Wael B. Hallaq boldly argues that the "Islamic state," judged by any standard definition of what the modern state represents, is both impossible and inherently self-contradictory. Comparing the legal, political, moral, and constitutional histories of premodern Islam and Euro-America, he finds the adoption and practice of the modern state to be highly problematic for modern Muslims. He also critiques more expansively modernity's moral predicament, which renders impossible any project resting solely on ethical foundations.

The modern state not only suffers from serious legal, political, and constitutional issues, Hallaq argues, but also, by its very nature, fashions a subject inconsistent with what it means to be, or to live as, a Muslim. By Islamic standards, the state's technologies of the self are severely lacking in moral substance, and today's Islamic state, as Hallaq shows, has done little to advance an acceptable form of genuine Shari'a governance. The Islamists' constitutional battles in Egypt and Pakistan, the Islamic legal and political failures of the Iranian Revolution, and similar disappointments underscore this fact. Nevertheless, the state remains the favored template of the Islamists and the ulama (Muslim clergymen).

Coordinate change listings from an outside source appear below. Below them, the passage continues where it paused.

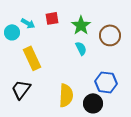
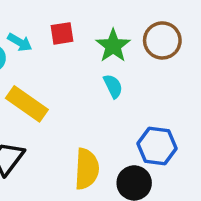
brown circle: (110, 35) -> (162, 40), moved
yellow rectangle: (32, 58) -> (27, 104), turned -30

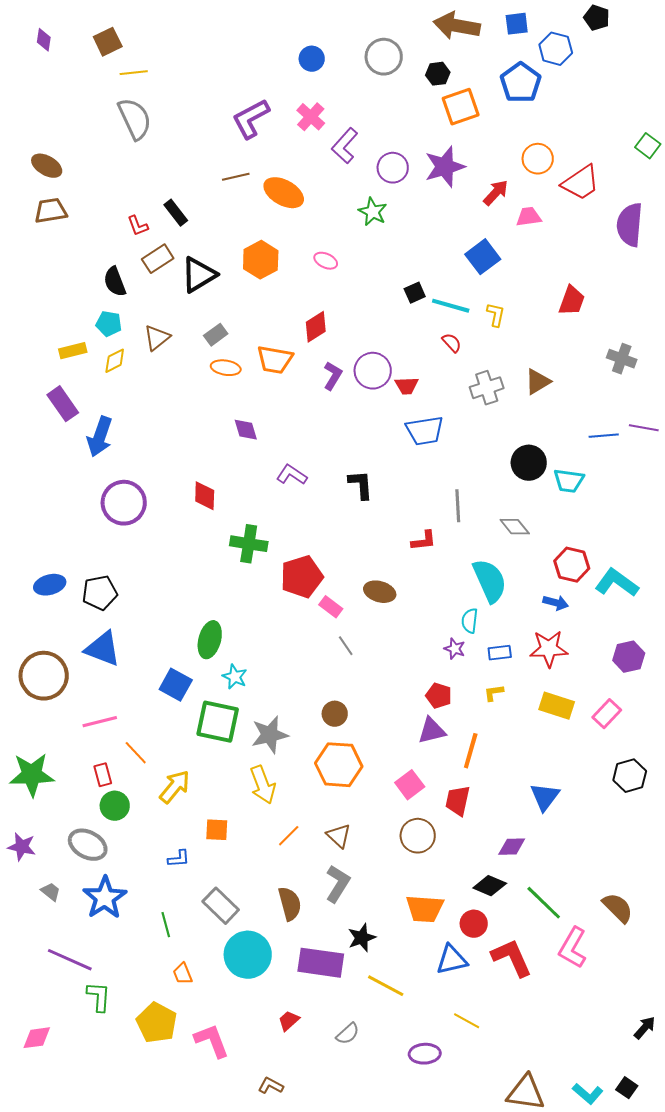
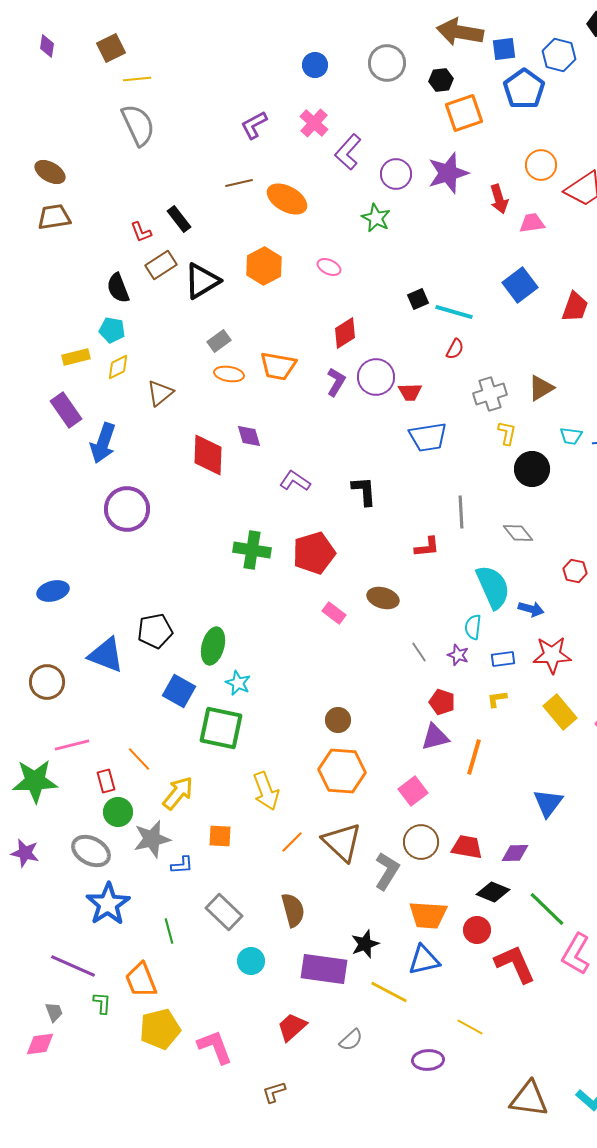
blue square: (517, 24) -> (504, 49), moved
purple L-shape: (251, 119) -> (254, 125), size x0.7
red arrow: (496, 193) -> (499, 199), turned 120
blue square: (483, 257) -> (520, 285), moved
yellow L-shape: (496, 315) -> (507, 433), moved
red diamond: (316, 327) -> (345, 333), moved
brown triangle: (157, 338) -> (160, 393), moved
red semicircle: (452, 343) -> (455, 349), turned 70
cyan trapezoid: (569, 481) -> (571, 436), moved, size x0.7
red diamond: (205, 496) -> (208, 455), moved, size x1.4
red hexagon: (572, 565) -> (575, 571), size x0.7
red pentagon: (302, 577) -> (314, 553), moved
black pentagon: (100, 593) -> (155, 631), moved
blue arrow: (556, 603) -> (531, 609), moved
gray line: (346, 646) -> (419, 652), moved
brown circle: (44, 676) -> (47, 682), size x0.7
yellow rectangle: (557, 706) -> (560, 712), turned 32
pink line: (100, 722) -> (72, 745), moved
gray star: (270, 735) -> (152, 839), moved
red trapezoid: (458, 801) -> (467, 847), moved, turned 88
brown triangle: (339, 836) -> (342, 842), size x1.6
gray L-shape: (338, 884) -> (387, 871), moved
gray trapezoid: (51, 892) -> (54, 1012), moved, turned 30
cyan circle: (248, 955) -> (251, 961), size x0.6
blue triangle: (452, 960) -> (424, 960), moved
orange trapezoid: (183, 974) -> (141, 980), moved, size x1.6
green L-shape: (99, 997) -> (102, 1003), size x0.7
red trapezoid: (289, 1021) -> (292, 1027), size x1.4
yellow pentagon: (157, 1023) -> (160, 1029), turned 30
brown L-shape: (271, 1086) -> (274, 1092), turned -45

Providing Muslims with a path toward realizing the good life, Hallaq turns to the rich moral resources of Islamic history. Along the way, he proves political and other "crises of Islam" are not unique to the Islamic world nor to the Muslim religion. These crises are integral to the modern condition of both East and West, and by acknowledging these parallels, Muslims can engage more productively with their Western counterparts.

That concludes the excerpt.